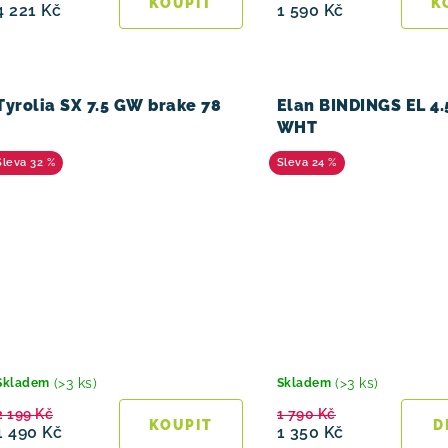
k
4 221 Kč
1 590 Kč
t
ů
Tyrolia SX 7.5 GW brake 78
Elan BINDINGS EL 4
WHT
32 %
24 %
(>3 ks)
(>3 ks)
Skladem
Skladem
2 199 Kč
1 790 Kč
1 490 Kč
1 350 Kč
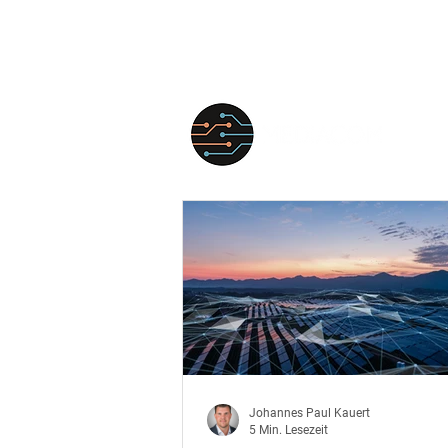
FÜR
Johannes Paul Kauert
5 Min. Lesezeit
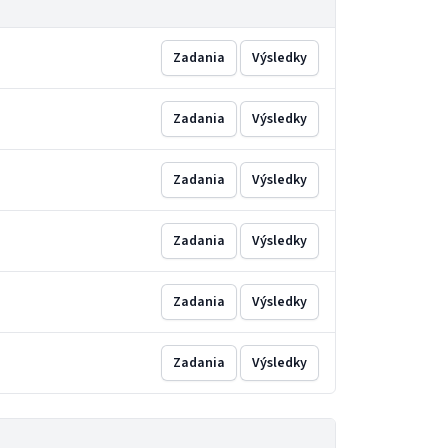
Zadania
Výsledky
Zadania
Výsledky
Zadania
Výsledky
Zadania
Výsledky
Zadania
Výsledky
Zadania
Výsledky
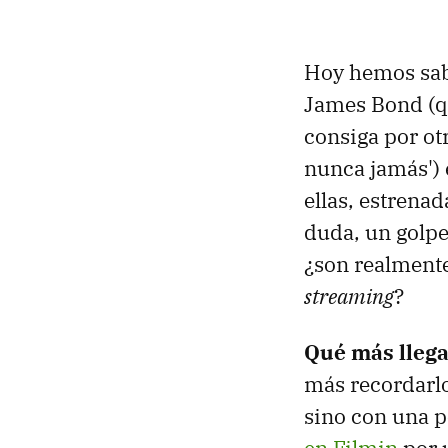
Hoy hemos sabi
James Bond (q
consiga por ot
nunca jamás') 
ellas, estrenad
duda, un golpe
¿son realmente
streaming
?
Qué más llega
más recordarlo
sino con una p
en Filmin
por 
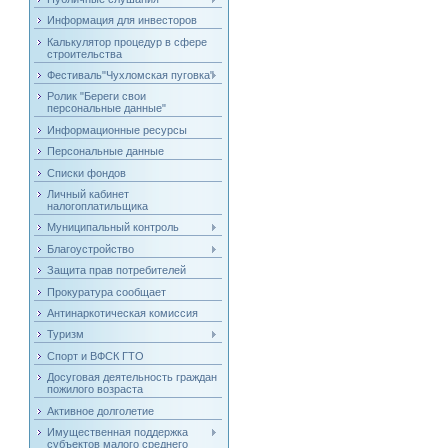
Информация для инвесторов
Калькулятор процедур в сфере
строительства
Фестиваль"Чухломская пуговка"
Ролик "Береги свои
персональные данные"
Информационные ресурсы
Персональные данные
Списки фондов
Личный кабинет
налогоплатильщика
Муниципальный контроль
Благоустройство
Защита прав потребителей
Прокуратура сообщает
Антинаркотическая комиссия
Туризм
Спорт и ВФСК ГТО
Досуговая деятельность граждан
пожилого возраста
Активное долголетие
Имущественная поддержка
субъектов малого среднего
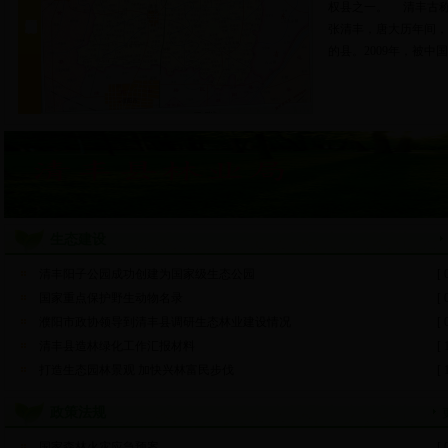
权县之一。 清丰古
张清丰，唐大历年间，
的县。2009年，被中国
生态建设
清丰阳子公园成功创建为国家级生态公园
[ 
国家重点保护野生动物名录
[ 
濮阳市政协领导到清丰县调研生态林业建设情况
[ 
清丰县造林绿化工作汇报材料
[ 
打造生态园林景观 加快兴林富民步伐
[ 
政策法规
国家森林火灾应急预案
[ 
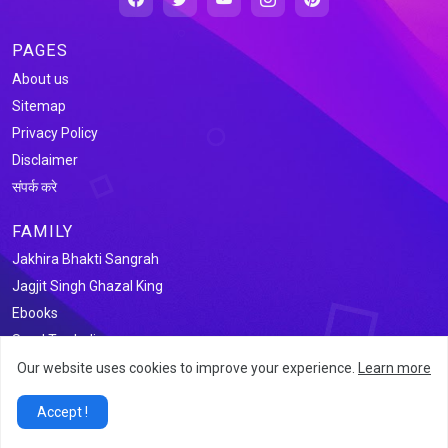
PAGES
About us
Sitemap
Privacy Policy
Disclaimer
संपर्क करे
FAMILY
Jakhira Bhakti Sangrah
Jagjit Singh Ghazal King
Ebooks
Saral Tax India
Our website uses cookies to improve your experience.
Learn more
@2026 जखीरा साहित्य संग्रह
Accept !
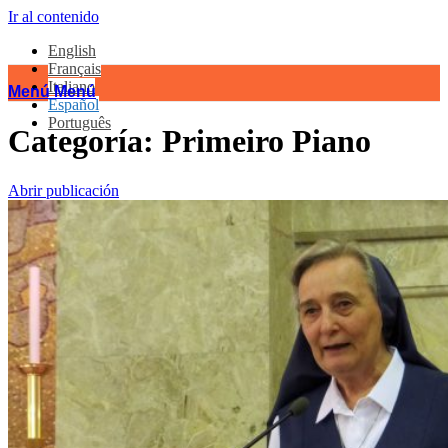
Ir al contenido
English
Français
Italiano
Menú
Menú
Español
Português
Categoría:
Primeiro Piano
Abrir publicación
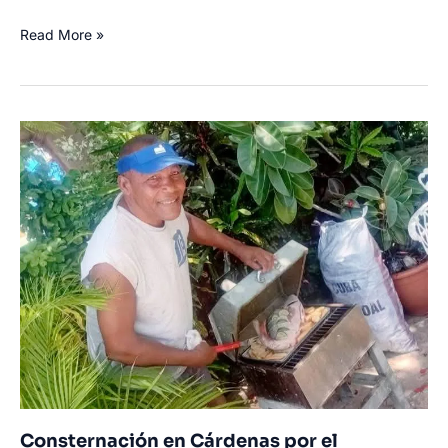
Inundaciones
Read More »
en
Las
Tunas
por
desbordamiento
de
una
cañada
en
el
Reparto
Nuevo
Sosa
Consternación en Cárdenas por el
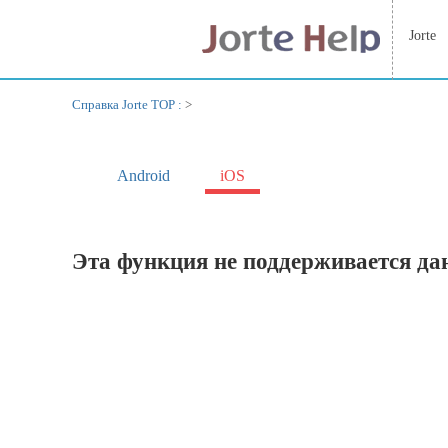
Jorte
Справка Jorte TOP :
>
Android
iOS
Эта функция не поддерживается да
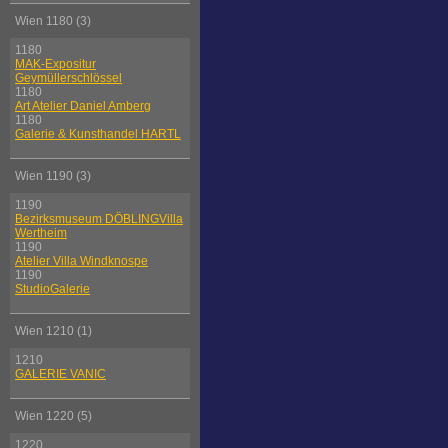
Wien 1180 (3)
1180
MAK-Expositur
Geymüllerschlössel
1180
Art Atelier Daniel Amberg
1180
Galerie & Kunsthandel HARTL
Wien 1190 (3)
1190
Bezirksmuseum DÖBLINGVilla
Wertheim
1190
Atelier Villa Windknospe
1190
StudioGalerie
Wien 1210 (1)
1210
GALERIE VANIC
Wien 1220 (5)
1220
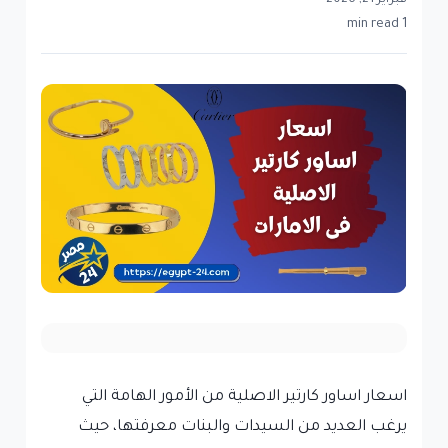
فبراير 21, 2026
1 min read
اسعار اساور كارتير الاصلية من الأمور الهامة التي
يرغب العديد من السيدات والبنات معرفتها، حيث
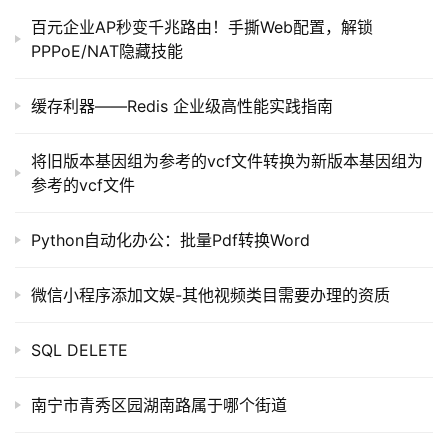
百元企业AP秒变千兆路由！手撕Web配置，解锁
PPPoE/NAT隐藏技能
缓存利器——Redis 企业级高性能实践指南
将旧版本基因组为参考的vcf文件转换为新版本基因组为
参考的vcf文件
Python自动化办公：批量Pdf转换Word
微信小程序添加文娱-其他视频类目需要办理的资质
SQL DELETE
南宁市青秀区园湖南路属于哪个街道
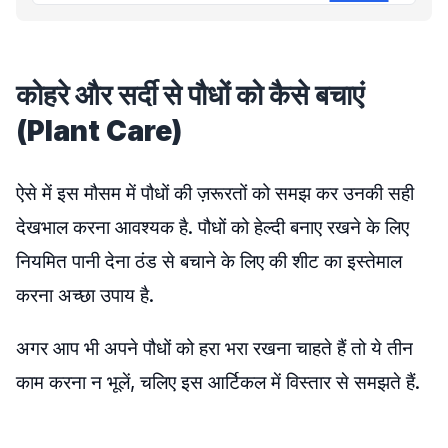
कोहरे और सर्दी से पौधों को कैसे बचाएं
(Plant Care)
ऐसे में इस मौसम में पौधों की ज़रूरतों को समझ कर उनकी सही
देखभाल करना आवश्यक है. पौधों को हेल्दी बनाए रखने के लिए
नियमित पानी देना ठंड से बचाने के लिए की शीट का इस्तेमाल
करना अच्छा उपाय है.
अगर आप भी अपने पौधों को हरा भरा रखना चाहते हैं तो ये तीन
काम करना न भूलें, चलिए इस आर्टिकल में विस्तार से समझते हैं.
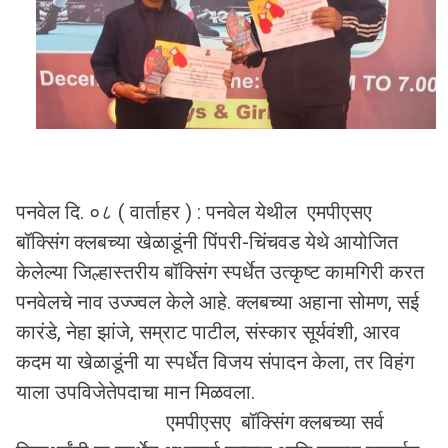
पनवेल दि. ०८ ( वार्ताहर ) : पनवेल येथील एमपीएसए
बॉक्सिंग क्लबच्या खेळाडूंनी पिंपरी-चिंचवड येथे आयोजित
केलेल्या जिल्हास्तरीय बॉक्सिंग स्पर्धेत उत्कृष्ट कामगिरी करत
पनवेलचे नाव उज्ज्वल केले आहे. क्लबच्या अहाना सोमण, सई
कारंडे, नेहा झांजे, सम्राट पाटील, संस्कार सूर्यवंशी, आरव
कदम या खेळाडूंनी या स्पर्धेत विजय संपादन केला, तर विहंग
याला उपविजेतेपदाचा मान मिळवला.
एमपीएसए बॉक्सिंग क्लबच्या सर्व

# # # # #

The answer must consist of every line from the entries above that contains "Atelier".

Art Atelier Daniel Amberg
Atelier Villa Windknospe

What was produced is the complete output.